Doch mittlerweile überwog die Skepsis bei den Versicherungsangestellten: Sie liessen den langjährigen IV-Bezüger beschatten – und machten aufschlussreiche Beobachtungen: Der vermeintlich Schwerkranke bewegte sich ohne Einschränkungen, wirkte aufmerksam, fit, beweglich, pflegte soziale Kontakte ohne Probleme, lenkte mehrere verschiedene Fahrzeuge, ging einkaufen, bediente sein Handy und trug schwere Lasten wie Autopneus oder Kisten mit Brennholz.

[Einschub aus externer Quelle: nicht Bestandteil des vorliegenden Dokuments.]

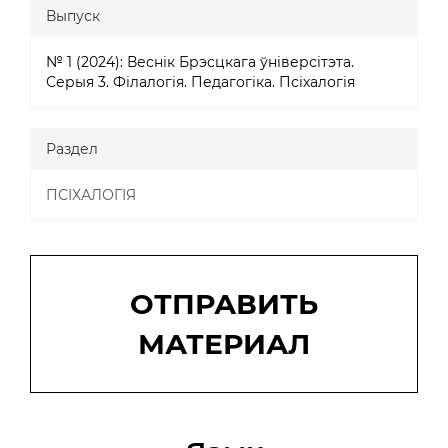
Выпуск
№ 1 (2024): Веснік Брэсцкага ўніверсітэта.
Серыя 3. Філалогія. Педагогіка. Псіхалогія
Раздел
ПСІХАЛОГІЯ
Отправить
материал
ОТПРАВИТЬ
МАТЕРИАЛ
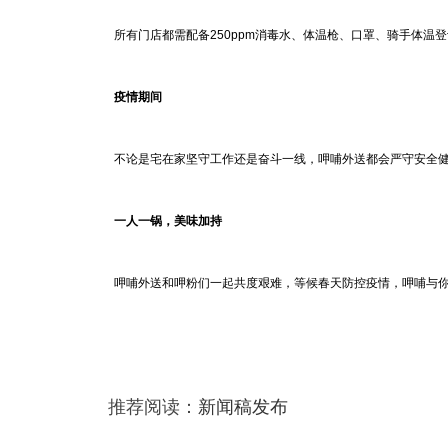
所有门店都需配备250ppm消毒水、体温枪、口罩、骑手体温
疫情期间
不论是宅在家坚守工作还是奋斗一线，呷哺外送都会严守安全健
一人一锅，美味加持
呷哺外送和呷粉们一起共度艰难，等候春天防控疫情，呷哺与
推荐阅读：
新闻稿发布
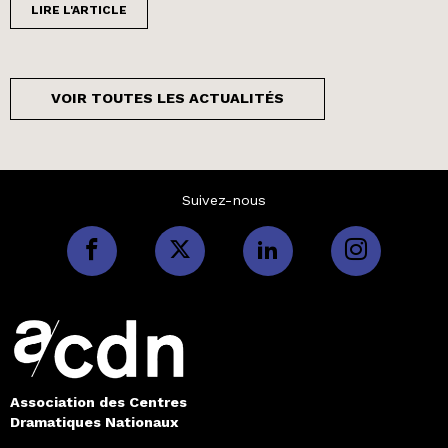
LIRE L'ARTICLE
VOIR TOUTES LES ACTUALITÉS
Suivez-nous
Association des Centres
Dramatiques Nationaux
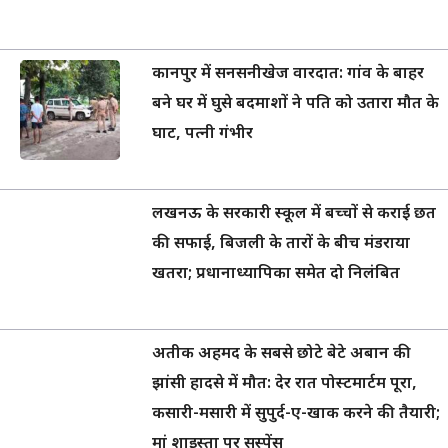
कानपुर में सनसनीखेज वारदात: गांव के बाहर
बने घर में घुसे बदमाशों ने पति को उतारा मौत के
घाट, पत्नी गंभीर
लखनऊ के सरकारी स्कूल में बच्चों से कराई छत
की सफाई, बिजली के तारों के बीच मंडराया
खतरा; प्रधानाध्यापिका समेत दो निलंबित
अतीक अहमद के सबसे छोटे बेटे अबान की
झांसी हादसे में मौत: देर रात पोस्टमार्टम पूरा,
कसारी-मसारी में सुपुर्द-ए-खाक करने की तैयारी;
मां शाइस्ता पर सस्पेंस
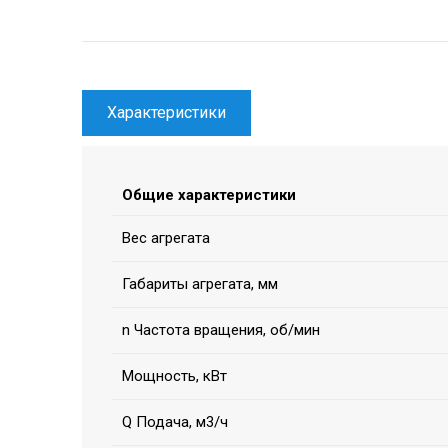
Характеристики
Общие характеристики
Вес агрегата
Габариты агрегата, мм
n Частота вращения, об/мин
Мощность, кВт
Q Подача, м3/ч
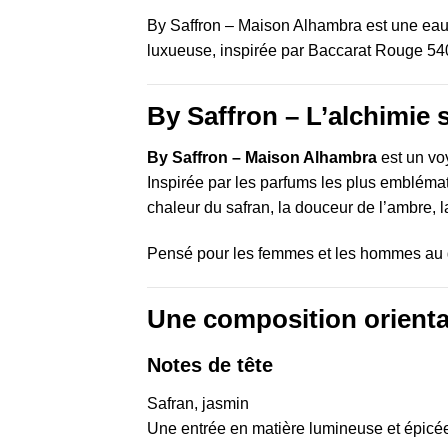
By Saffron – Maison Alhambra est une eau 
luxueuse, inspirée par Baccarat Rouge 540
By Saffron – L’alchimie 
By Saffron – Maison Alhambra
est un vo
Inspirée par les parfums les plus emblémati
chaleur du safran, la douceur de l’ambre, l
Pensé pour les femmes et les hommes au g
Une composition orienta
Notes de tête
Safran, jasmin
Une entrée en matière lumineuse et épicée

Zudem soll er seine mittlerweile erwachsenen Kinder regelmässig zur Schule gefahren, sonstige Familienausflüge wie ausgeprägte Wanderungen unternommen haben, an Festen erschienen sein und offen und aufmerksam Kontakt mit anderen Menschen gepflegt haben.

Auch beruflich war der mutmassliche Betrüger offenbar umtriebig – obwohl er doch eigentlich arbeitsunfähig gewesen sein soll. So hat er laut Anklage einen Onlineshop aufgebaut, eine Firma als Geschäftsführer geleitet, sich im Immobiliengeschäft versucht und eine Boutique in IT- und Marketing-Fragen beraten haben.

Das mutmassliche Lügengebilde kollabiert

Das Lügenkonstrukt bekam folglich mehr und mehr Risse. An einem Gespräch konfrontierte die IV-Stelle das Ehepaar mit den Observationen und den festgehaltenen Beobachtungen – eine massive Diskrepanz zum Auftritt des 63-Jährigen beim Termin: Er erschien mit verdunkelter Brille, Blindenstock, Lupe und Lendenstützgurt. Er bekräftigte erneut seine diversen Leiden und seine Frau stärkte ihm erneut den Rücken. Mittlerweile müsse sie ihm gar beim Anziehen der Socken helfen, zudem mache er in die Hose.

Die IV stellte die Zahlungen an die beiden in der Folge ein. Zwei Gutachten attestierten dem Mann in den folgenden Jahren nun auch hundertprozentige Arbeitsfähigkeit. Für die Anklage ist klar, dass die beiden Simulanten sich des gewerbsmässigen Betrugs schuldig gemacht haben. Sie fordert dreieinhalb Jahre Haft für den Mann und drei Jahre für die Frau. Zudem sollen beide 285'000 Franken zurückzahlen. Es gilt die Unschuldsvermutung.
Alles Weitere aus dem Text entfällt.